A mercearia antiga começou a amofinar e voltou a ser bodega. E o mercantil crescia tanto que alguns já chamavam de supermercado. E a bodeguinha amofinando. Só apareciam uns fregueses mais antigos, que vinham tomar uma bicada para abrir o apetite. O garoto que ajudava no balcão foi dispensado e, no dia seguinte, já estava com o dente na fresca como caixa do concorrente. E a bodeguinha mirrando. Até os cachaceiros estavam rareando. Foi então que o velho proprietário pensou em mudar um pouco a sua atividade.

Certo dia, indo a uma cidade vizinha encontrou uma farmácia que vendia óculos. Vendia até óculos de grau. O freguês chegava, experimentava alguns deles e, quando encontrava um que lhe ampliava a visão, comprava e passava a usá-lo. Mas para conseguir vender os óculos o proprietário quase falido utilizou uma estratégia que lhe rendeu lucros. Arranjou uma agulha grossa e grande de costurar saco de algodão e colocou na gaveta, por trás do balcão. Quando o freguês chegava ele fazia o teste de visão.

O freguês sem óculos olhava para os dedos dele enquanto ele dizia que estava segurando uma agulha. Mas ele não estava segurando agulha nenhuma. É evidente que a agulha não era vista. Ele então trazia um par de óculos colocava no rosto do freguês. Em seguida apanhava a agulha grossa da gaveta e perguntava para o freguês se o instrumento estava sendo visto. O comprador, na sua inocência, vibrava com o milagre da vista recuperada e comprava o par de óculos. E assim, muitos compradores iam aparecendo e o negócio ia progredindo.
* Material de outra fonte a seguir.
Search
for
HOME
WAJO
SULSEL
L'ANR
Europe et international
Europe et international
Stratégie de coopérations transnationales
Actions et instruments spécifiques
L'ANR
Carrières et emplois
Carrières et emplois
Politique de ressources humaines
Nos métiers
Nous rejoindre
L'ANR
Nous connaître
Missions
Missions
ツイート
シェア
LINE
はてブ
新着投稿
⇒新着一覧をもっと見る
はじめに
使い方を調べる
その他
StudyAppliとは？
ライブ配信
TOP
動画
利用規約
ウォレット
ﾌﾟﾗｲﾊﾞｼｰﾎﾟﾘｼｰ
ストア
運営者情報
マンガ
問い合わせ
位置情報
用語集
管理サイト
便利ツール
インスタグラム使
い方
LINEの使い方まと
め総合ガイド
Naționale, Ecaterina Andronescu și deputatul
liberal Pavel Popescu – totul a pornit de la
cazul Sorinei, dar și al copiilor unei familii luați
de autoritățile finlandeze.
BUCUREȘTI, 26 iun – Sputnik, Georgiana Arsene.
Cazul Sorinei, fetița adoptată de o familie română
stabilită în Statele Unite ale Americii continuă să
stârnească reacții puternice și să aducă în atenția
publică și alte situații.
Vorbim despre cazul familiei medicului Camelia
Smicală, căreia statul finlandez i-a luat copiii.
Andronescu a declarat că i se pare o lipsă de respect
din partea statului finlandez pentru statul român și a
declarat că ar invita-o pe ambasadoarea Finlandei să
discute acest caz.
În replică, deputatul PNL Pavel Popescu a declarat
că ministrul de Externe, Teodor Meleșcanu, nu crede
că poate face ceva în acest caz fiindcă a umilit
A bodeguinha teve alento e ficou de novo com cara de mercearia. Vinha gente dos cafundós dos pés da serra para comprar os óculos milagrosos. Já tinha até uns vidrinhos com água do pote que ele dizia ser colírio e ajudava na recuperação da vista. Era só pingar no olho antes de dormir que a vista amanhecia descansada e pronta para receber os óculos da diária. Todo aquele povo estava a usar os produtos do milagreiro oculista. Era um charme usar óculos naquele lugar. Era gente da visão perfeita a usar os pincenês para ver melhor e ficar mais bonito. Tinha gente que passava meses e até anos mantendo o selo na lente dos óculos para dizer que eram novos.
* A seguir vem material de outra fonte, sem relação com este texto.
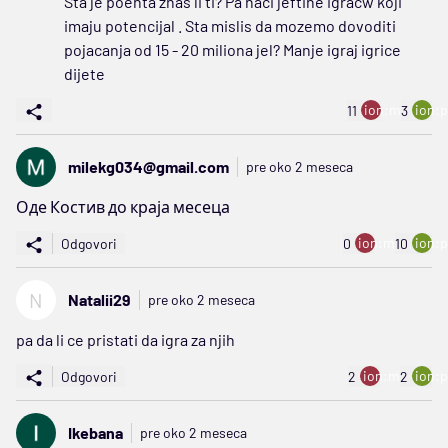
Sta je poenta znas li ti? Pa naci jeftine igracw koji
imaju potencijal . Sta mislis da mozemo dovoditi
pojacanja od 15 - 20 miliona jel? Manje igraj igrice
dijete
ion:minus
ion:p
11
3
milekg034@gmail.com
pre oko 2 meseca
Оде Костив до краја месеца
ion:minus
ion:p
Odgovori
0
10
N
Natalii29
pre oko 2 meseca
pa da li ce pristati da igra za njih
ion:minus
ion:p
Odgovori
2
2
Ikebana
pre oko 2 meseca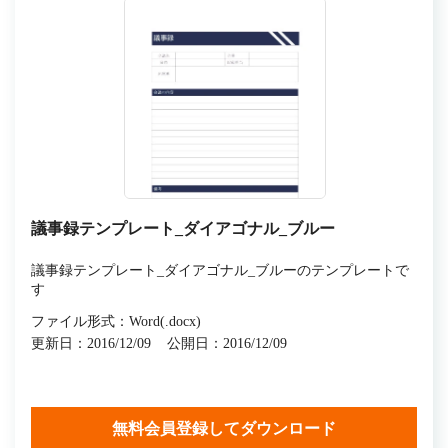
議事録テンプレート_ダイアゴナル_ブルー
議事録テンプレート_ダイアゴナル_ブルーのテンプレートで
す
ファイル形式：Word(.docx)
更新日：2016/12/09
公開日：2016/12/09
無料会員登録してダウンロード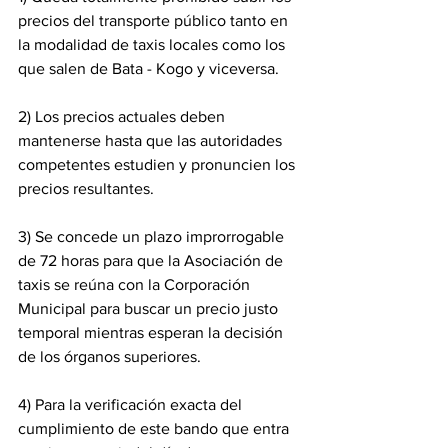
precios del transporte público tanto en 
la modalidad de taxis locales como los 
que salen de Bata - Kogo y viceversa.
‎2) Los precios actuales deben 
mantenerse hasta que las autoridades 
competentes estudien y pronuncien los 
precios resultantes.
‎3) Se concede un plazo improrrogable 
de 72 horas para que la Asociación de 
taxis se reúna con la Corporación 
Municipal para buscar un precio justo 
temporal mientras esperan la decisión 
de los órganos superiores.
‎4) Para la verificación exacta del 
cumplimiento de este bando que entra 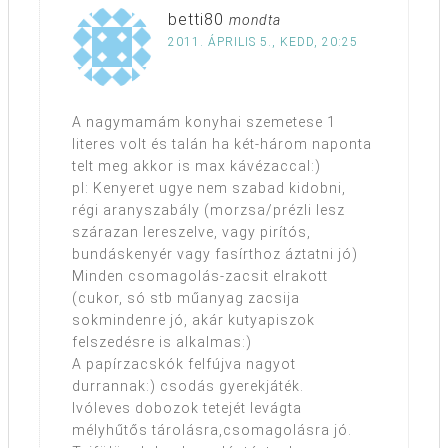
betti80
mondta
2011. ÁPRILIS 5., KEDD, 20:25
A nagymamám konyhai szemetese 1
literes volt és talán ha két-három naponta
telt meg akkor is max kávézaccal:)
pl: Kenyeret ugye nem szabad kidobni,
régi aranyszabály (morzsa/prézli lesz
szárazan lereszelve, vagy pirítós,
bundáskenyér vagy fasírthoz áztatni jó)
Minden csomagolás-zacsit elrakott
(cukor, só stb műanyag zacsija
sokmindenre jó, akár kutyapiszok
felszedésre is alkalmas:)
A papírzacskók felfújva nagyot
durrannak:) csodás gyerekjáték.
Ivóleves dobozok tetejét levágta
mélyhűtős tárolásra,csomagolásra jó.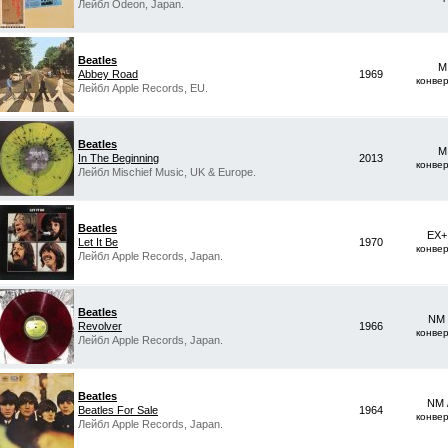
Лейбл Odeon, Japan.
Beatles
M
Abbey Road
1969
конве
Лейбл Apple Records, EU.
Beatles
M
In The Beginning
2013
конве
Лейбл Mischief Music, UK & Europe.
Beatles
EX+
Let It Be
1970
конве
Лейбл Apple Records, Japan.
Beatles
NM 
Revolver
1966
конве
Лейбл Apple Records, Japan.
Beatles
NM 
Beatles For Sale
1964
конве
Лейбл Apple Records, Japan.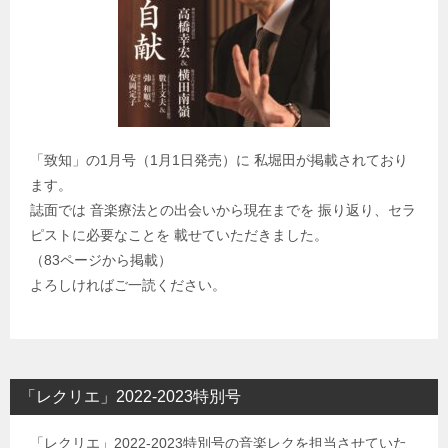
「致知」の1月号（1月1日発売）に 私堀田が掲載されており
ます。
誌面では 音楽療法との出会いから現在までを 振り返り、セラ
ピストに必要なことを 載せていただきました。
（83ページから掲載）
よろしければご一読ください。
「レクリエ」2022-2023特別号
「レクリエ」2022-2023特別号の音楽レクを担当させていた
De tanto crescer no seu negócio de visão, o comerciante chegou a comprar um Jeep 51 e uma fazenda de gado. Passou a usar roupas de linho fio fino e arrematar prendas caras nas quermesses. Passou a tomador de cerveja no Bar da Bia e cresceu a barriga. Comprou um terno de gabardine e uma calça de suspensórios. Nas eleições candidatou-se a vereador e foi eleito, trocando óculos por voto. Ficou lustroso e discurseiro. Em qualquer ajuntamento de pessoas, sua voz tonitroava e só parava quando alguém chorava de emoção. Quando apareceu por lá uma certa dama trejeitosa, esquipante e brejeira, rapidinho ele conseguiu casa, comida e cama na ponta mais escondida da rua. A moça de nome Dalila se tornou Dalilinha e perfumou seus dias, de extrato e frescor.
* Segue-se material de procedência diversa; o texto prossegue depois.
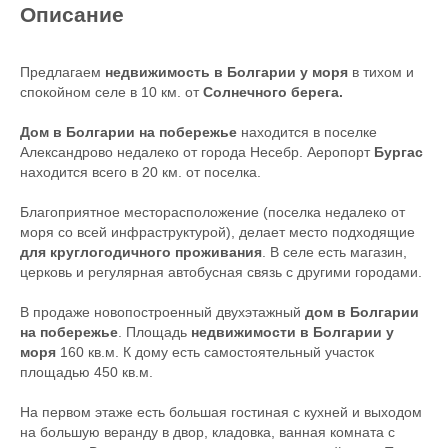
Описание
Предлагаем
недвижимость в Болгарии у моря
в тихом и
спокойном селе в 10 км. от
Солнечного берега.
Дом в Болгарии на побережье
находится в поселке
Александрово недалеко от города Несебр. Аеропорт
Бургас
находится всего в 20 км. от поселка.
Благоприятное месторасположение (поселка недалеко от
моря со всей инфраструктурой), делает место подходящие
для круглогодичного проживания
. В селе есть магазин,
церковь и регулярная автобусная связь с другими городами.
В продаже новопостроенный двухэтажный
дом в Болгарии
на побережье
. Площадь
недвижимости в Болгарии у
моря
160 кв.м. К дому есть самостоятельный участок
площадью 450 кв.м.
На первом этаже есть большая гостиная с кухней и выходом
на большую веранду в двор, кладовка, ванная комната с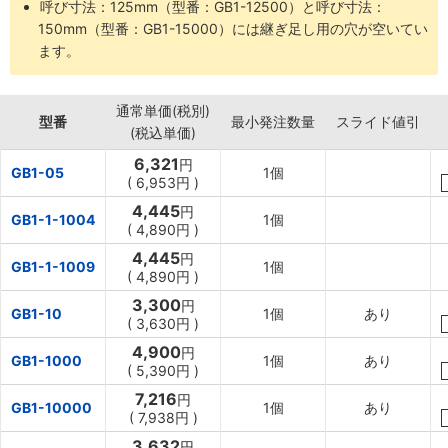
呼び寸法：125mm（型番：GB1-12500）と呼び寸法：
150mm（型番：GB1-15000）には継ぎ足し用の穴が空いてい
ます。
通常単価(税別)
型番
最小発注数量
スライド値引
(税込単価)
6,321
円
GB1-05
1個
(
6,953円
)
4,445
円
GB1-1-1004
1個
(
4,890円
)
4,445
円
GB1-1-1009
1個
(
4,890円
)
3,300
円
GB1-10
1個
あり
(
3,630円
)
4,900
円
GB1-1000
1個
あり
(
5,390円
)
7,216
円
GB1-10000
1個
あり
(
7,938円
)
3,632
円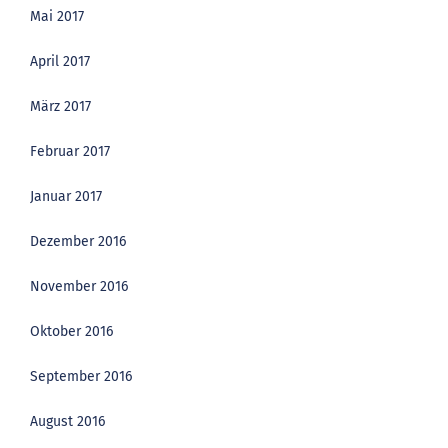
Mai 2017
April 2017
März 2017
Februar 2017
Januar 2017
Dezember 2016
November 2016
Oktober 2016
September 2016
August 2016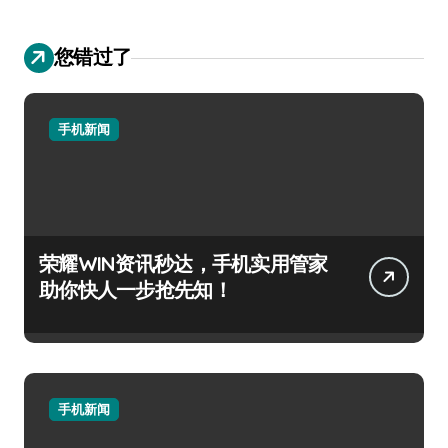
您错过了
手机新闻
荣耀WIN资讯秒达，手机实用管家
助你快人一步抢先知！
手机新闻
Foi então que suas pretensões políticas levaram-no a se candidatar a prefeito do município por partido da oposição. O Coronel, dono do lugar, que também se candidatou depois de oito vezes eleito e de mandatos cumpridos, sentiu-se incomodado com o perigo de perder o pleito. Foi só trazer doutorzinho formado na Capital e especialista em coisas de olhos para botar consultório no lugar. Daí por diante o antigo bodegueiro começou a dar de ré igual a seu Jeep 51 que apareceu com areia no tanque de gasolina. O doutorzinho convocou o Conselho Regional de Medicina e denunciou a farsa dos óculos. Dalila passou de mala e cuia para os aconchegos do novo doutor dos olhos. A população revoltou-se com o embuste do falso oculista que anoiteceu e não amanheceu. Depois de tempos, alguns caixeiros viajantes trouxeram notícias dele de passagem por Codó, Tuntum e Altamira, com uma velha sacola cheia de óculos para vender nas ribeiras do Norte.


FONTE: Jornal Diário do Nordeste - 20/01/15.